═════ LISTED ENTRIES

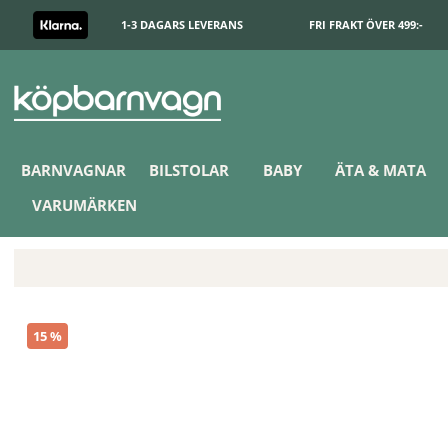
1-3 DAGARS LEVERANS
FRI FRAKT ÖVER 499:-
BARNVAGNAR
BILSTOLAR
BABY
ÄTA & MATA
VARUMÄRKEN
Done by Deer Skötbädd Raffi Grey/Gold
15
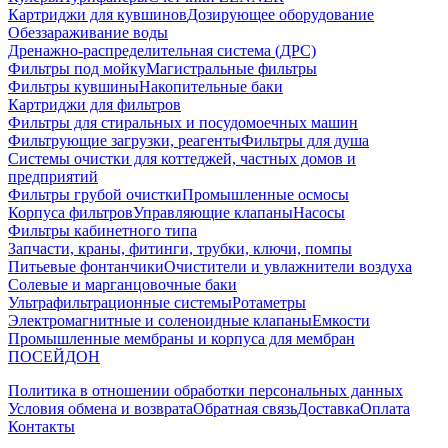
Картриджи для кувшинов
Дозирующее оборудование
Обеззараживание воды
Дренажно-распределительная система (ДРС)
Фильтры под мойку
Магистральные фильтры
Фильтры кувшины
Накопительные баки
Картриджи для фильтров
Фильтры для стиральных и посудомоечных машин
Фильтрующие загрузки, реагенты
Фильтры для душа
Системы очистки для коттеджей, частных домов и
предприятий
Фильтры грубой очистки
Промышленные осмосы
Корпуса фильтров
Управляющие клапаны
Насосы
Фильтры кабинетного типа
Запчасти, краны, фитинги, трубки, ключи, помпы
Питьевые фонтанчики
Очистители и увлажнители воздуха
Солевые и марганцовочные баки
Ультрафильтрационные системы
Ротаметры
Электромагнитные и соленоидные клапаны
Емкости
Промышленные мембраны и корпуса для мембран
ПОСЕЙДОН
Политика в отношении обработки персональных данных
Условия обмена и возврата
Обратная связь
Доставка
Оплата
Контакты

══════════

DIRECTIONS FOR THIS TASK. Every line of the material above that includes the string "фильтров" is required.

THE ANSWER.
Картриджи для фильтров
Корпуса фильтров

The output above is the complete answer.